第43話

 タクシーが走り出して数分が経った頃。俺の隣に座っている夏花さんのお母さんはぽつりと話を始めた。


「夏花はね。元々体が強いわけじゃないのよ。むしろね、周りの子達と比べると弱い。小学校の転校もそっちの方が専門の病院が近くにあるからだったの」


 静かな声で話す内容は知らないことばかりだった。小学生の頃の夏花さんは運動神経も抜群で、体の弱さなど感じることはないくらいだった。


 そして、転校の理由も親の仕事の関係だと聞いていた。


「あの頃の夏花さんは親の都合って言っていたんですが……」

「それはそうよ。秋博君に話をしたら、病気のことを意識してしまうでしょう? 最後まで普段と同じように接してほしかったから、秘密にしていたんだと思うわよ」


 確かに転校という言葉だけでもあの頃の俺はかなりの動揺があった。それに加えて病気というキーワードが出てきたら、もうどうなっていたかは想像することは出来ない。


 だとしたら、夏花さんは俺よりも俺のことを理解してくれていたのかもしれない。


「でもね、夏花がどうしても高校はこっちの学校に行きたいって言ったのよ。私達は最初猛反対したの」


 俺が聞く前に聞こうとしたことの回答は得られた。夏花さんがこっちの学校に来るということはリスクを背負うと言うことだ。この辺にある病院は都会に比べると設備が揃っているとは思えない。だとしたら、今はもうその病気は落ち着いたのかとも考えられた。


 というのは都合の良い解釈で、今現在病院に向かっている事実が俺に現実を突きつけてくる。重くなっている車内の空気。夏花さんのお母さんは一度言葉を句切って、話をするべきか迷っているような素振りを見せたが、すぐに息を吸い込んで話を始める。


「私達ね。怒られちゃったの。夏花に」


 正直怒っている姿が想像出来なかった。いつも落ち着いて周りに溶け込んでいるのだから。


 でも、小学校の時に一度だけ怒ったところを目撃されたと聞いた。
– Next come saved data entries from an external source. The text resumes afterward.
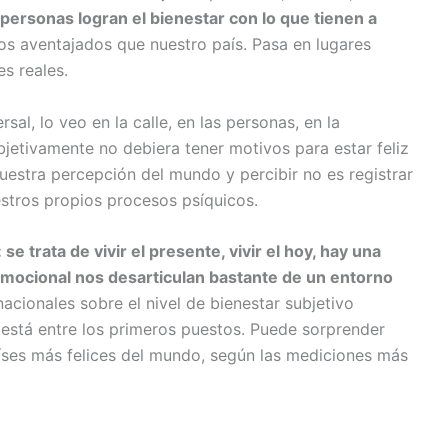
 personas logran el bienestar con lo que tienen a
s aventajados que nuestro país. Pasa en lugares
es reales.
al, lo veo en la calle, en las personas, en la
bjetivamente no debiera tener motivos para estar feliz
nuestra percepción del mundo y percibir no es registrar
estros propios procesos psíquicos.
e trata de vivir el presente, vivir el hoy, hay una
emocional nos desarticulan bastante de un entorno
acionales sobre el nivel de bienestar subjetivo
 está entre los primeros puestos. Puede sorprender
aíses más felices del mundo, según las mediciones más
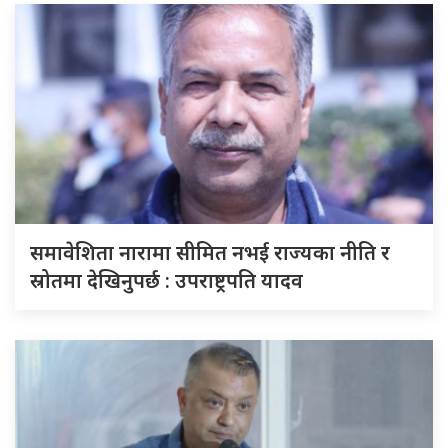
समावेशिता नारामा सीमित नभई राज्यका नीति र
स्रोतमा देखिनुपर्छ : उपराष्ट्रपति यादव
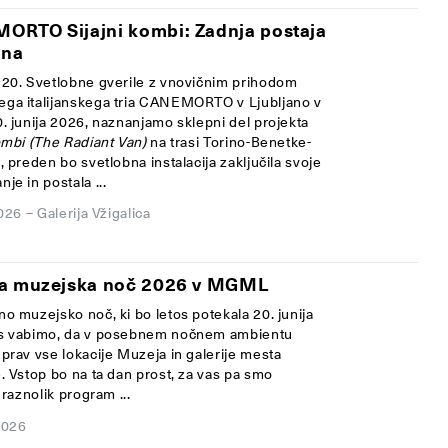
RTO Sijajni kombi: Zadnja postaja
ana
 20. Svetlobne gverile z vnovičnim prihodom
ga italijanskega tria CANEMORTO v Ljubljano v
0. junija 2026, naznanjamo sklepni del projekta
ombi (The Radiant Van)
na trasi Torino-Benetke-
, preden bo svetlobna instalacija zaključila svoje
je in postala ...
2026
–
Galerija Vžigalica
na muzejska noč 2026 v MGML
o muzejsko noč, ki bo letos potekala 20. junija
s vabimo, da v posebnem nočnem ambientu
 prav vse lokacije Muzeja in galerije mesta
. Vstop bo na ta dan prost, za vas pa smo
i raznolik program ...
2026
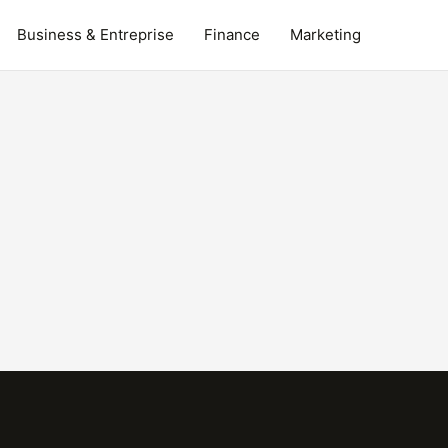
Business & Entreprise
Finance
Marketing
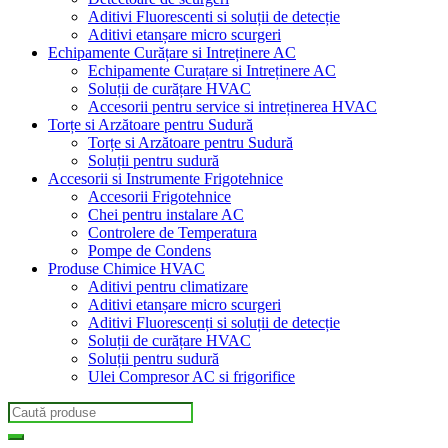
Aditivi Fluorescenti si soluții de detecție
Aditivi etanșare micro scurgeri
Echipamente Curățare si Intreținere AC
Echipamente Curațare si Intreținere AC
Soluții de curățare HVAC
Accesorii pentru service si intreținerea HVAC
Torțe si Arzătoare pentru Sudură
Torțe si Arzătoare pentru Sudură
Soluții pentru sudură
Accesorii si Instrumente Frigotehnice
Accesorii Frigotehnice
Chei pentru instalare AC
Controlere de Temperatura
Pompe de Condens
Produse Chimice HVAC
Aditivi pentru climatizare
Aditivi etanșare micro scurgeri
Aditivi Fluorescenți si soluții de detecție
Soluții de curățare HVAC
Soluții pentru sudură
Ulei Compresor AC si frigorifice
Search
for:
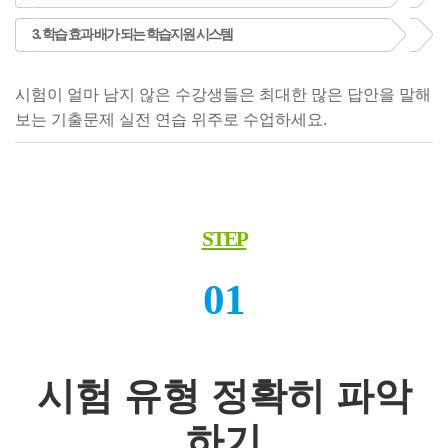
3. 학습 효과 배가 되는 학습지원 시스템
시험이 얼마 남지 않은 수강생들은 최대한 많은 답안을 말해
보는 기출문제 실전 연습 위주로 수업하세요.
STEP
01
시험 유형 정확히 파악
하기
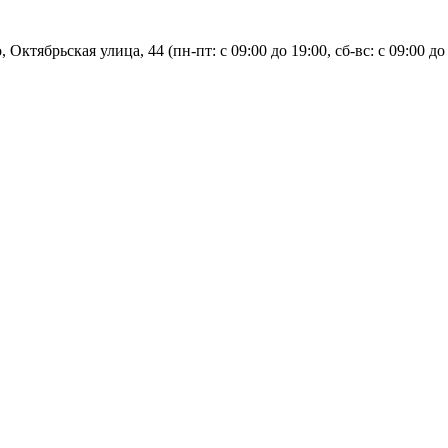
, Октябрьская улица, 44 (пн-пт: с
09:00 до 19:00, сб-вс: с 09:00 до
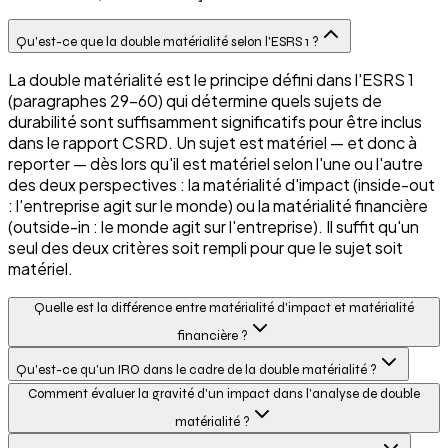
Qu'est-ce que la double matérialité selon l'ESRS 1 ?
La double matérialité est le principe défini dans l'ESRS 1
(paragraphes 29–60) qui détermine quels sujets de
durabilité sont suffisamment significatifs pour être inclus
dans le rapport CSRD. Un sujet est matériel — et donc à
reporter — dès lors qu'il est matériel selon l'une ou l'autre
des deux perspectives : la matérialité d'impact (inside-out
: l'entreprise agit sur le monde) ou la matérialité financière
(outside-in : le monde agit sur l'entreprise). Il suffit qu'un
seul des deux critères soit rempli pour que le sujet soit
matériel.
Quelle est la différence entre matérialité d'impact et matérialité
financière ?
Qu'est-ce qu'un IRO dans le cadre de la double matérialité ?
Comment évaluer la gravité d'un impact dans l'analyse de double
matérialité ?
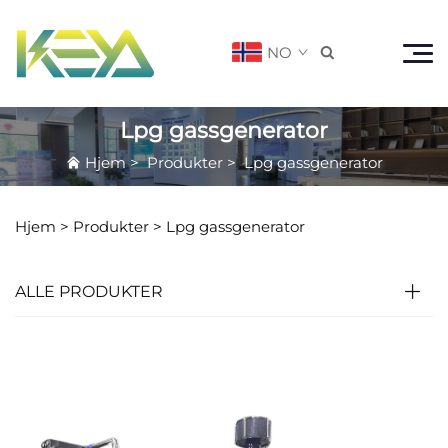
NO

Lpg gassgenerator
Hjem
>
Produkter
>
Lpg gassgenerator
Hjem >
Produkter
>
Lpg gassgenerator
ALLE PRODUKTER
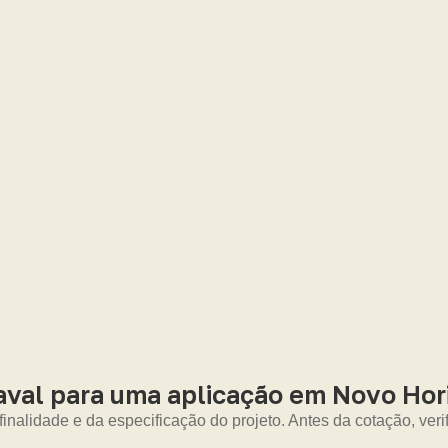
val para uma aplicação em Novo Hor
nalidade e da especificação do projeto. Antes da cotação, veri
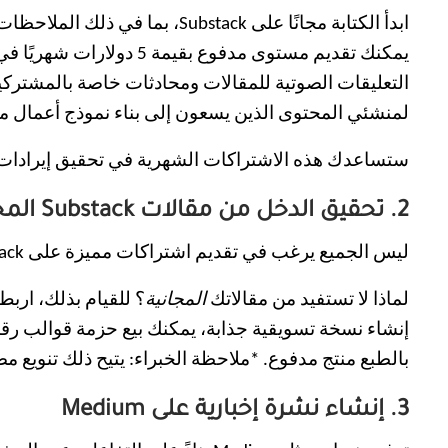
ابدأ الكتابة مجانًا على tack
يمكنك تقديم مستوى مدفو
لمنشئي المحتوى الذين يسعون إلى بناء نموذج أعمال م
ستساعدك هذه الاشتراكات الشهرية في تحقيق إيرادات متك
2. تحقيق الدخل من مقالات Substack المجانية الخاصة بك
ليس الجميع يرغب في تقديم اشتراكات مميزة على Substack؛ فالاستفادة المباشرة من رسالتك الإخبارية على Substack ليست مناسبة للجميع، لذا إليك بديل:
لماذا لا تستفيد من مقالاتك
المجانية
؟ للقيام بذلك، اربط
بالطبع منتج مدفوع. *ملاحظة الخبراء: يتيح ذلك تنويع م
3. إنشاء نشرة إخبارية على Medium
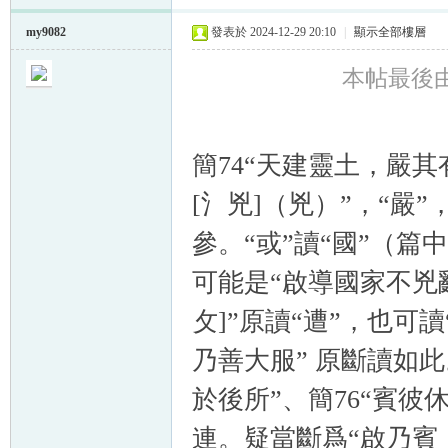
my9082
發表於 2024-12-29 20:10
|
顯示全部樓層
本帖最後由 m
簡74“天建靈土，嚴
[氵兇]（兇）”，“嚴
參。“或”讀“國”（
可能是“啟導國家不兇亂
攵]”原讀“遭”，也可
乃善大服” 原斷讀如此
於後所”、簡76“賓彼
連。疑當斷爲“啟乃賓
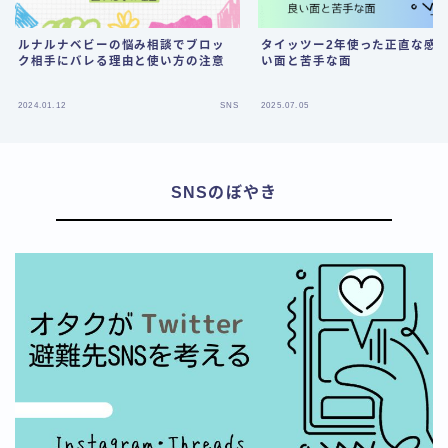
ルナルナベビーの悩み相談でブロッ
タイッツー2年使った正直な感想/
ク相手にバレる理由と使い方の注意
い面と苦手な面
2024.01.12
SNS
2025.07.05
SNSのぼやき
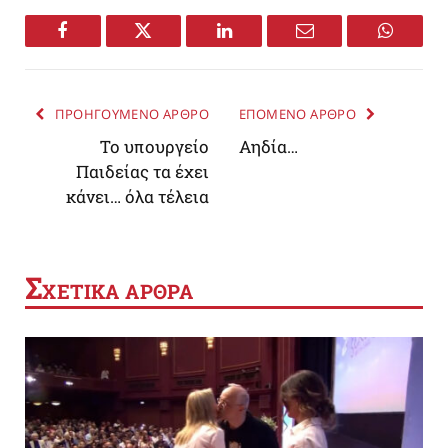
Facebook
Twitter
LinkedIn
Email
WhatsA
ΠΡΟΗΓΟΥΜΕΝΟ ΑΡΘΡΟ
ΕΠΟΜΕΝΟ ΑΡΘΡΟ
Το υπουργείο
Αηδία…
Παιδείας τα έχει
κάνει… όλα τέλεια
Σ
ΧΕΤΙΚΑ ΑΡΘΡΑ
その時ですら、周りは鬼の様とたとえていたのだから、今の夏花さんが怒ったら相当恐ろしいのだと思う。


「夏花さんが怒るなんて想像も出来ませんね」

「そうでしょう。私達もその時が初めてだったから、ビックリしちゃった」


 クスクスと笑う姿は少し夏花さんに似ているように感じる。親子なのだから当然かもしれないが、一瞬そこに夏花さんの像が浮かび、隣に座っていると考えると急激に緊張感が湧き上がってきたような気がする。


 俺の心情など気が付かないままに話は進んでいく。


「夏花が言ったの。『私の夢を叶えるために戻りたい。それを諦めて、生きることに意味は無い。自分の人生だから』って、声は必死に訴えかけながら、涙を浮かべていた。そんなことを言われたら、私達は止めることは出来なかった。例え、リスクが大きくなるとしてもね」


 夏花さんのお母さんはただ前を向いて話をしていた。自分たちの選択は果たして正しかったのかを噛みしめるかのような声に俺は何も言うことはできない。


 少しの間、社内は静寂に包まれる。そんな中、先程の話の中で一つだけ気になっていることがあった。それを聞こうにも、お互いが作り出した静寂を引き裂くタイミングを見つけられずにいた。


 だがチャンスはすぐに訪れる。


「もう少しで病院に着くわ」


 夏花さんのお母さんが先に話を始めてくれた。今このチャンスを逃してしまえば、二度とチャンスはやって来ないだろう。


「ところで……。夏花さんが叶えたかった夢ってなんですか? わざわざこっちに戻ってこないと叶えられないようなことなんですか?」


 夢を叶えるためにこちらに帰ってきたということが引っかかっていた。誰もが夢を叶えたいと思うものだ。都会に行かないと叶わない夢があることは理解出来るが、その逆というのはあまり聞いたことが無いし、見当も付かない。


「夏花の夢? それは……。私は知っているけれど、教えることは出来ないかな」


 意地悪そうな笑みを浮かべる夏花さんのお母さんにそれ以上何かを問いかけることはなかった。


 質問の答えは貰うことは出来ないままにタクシーは目的地に到着したようだ。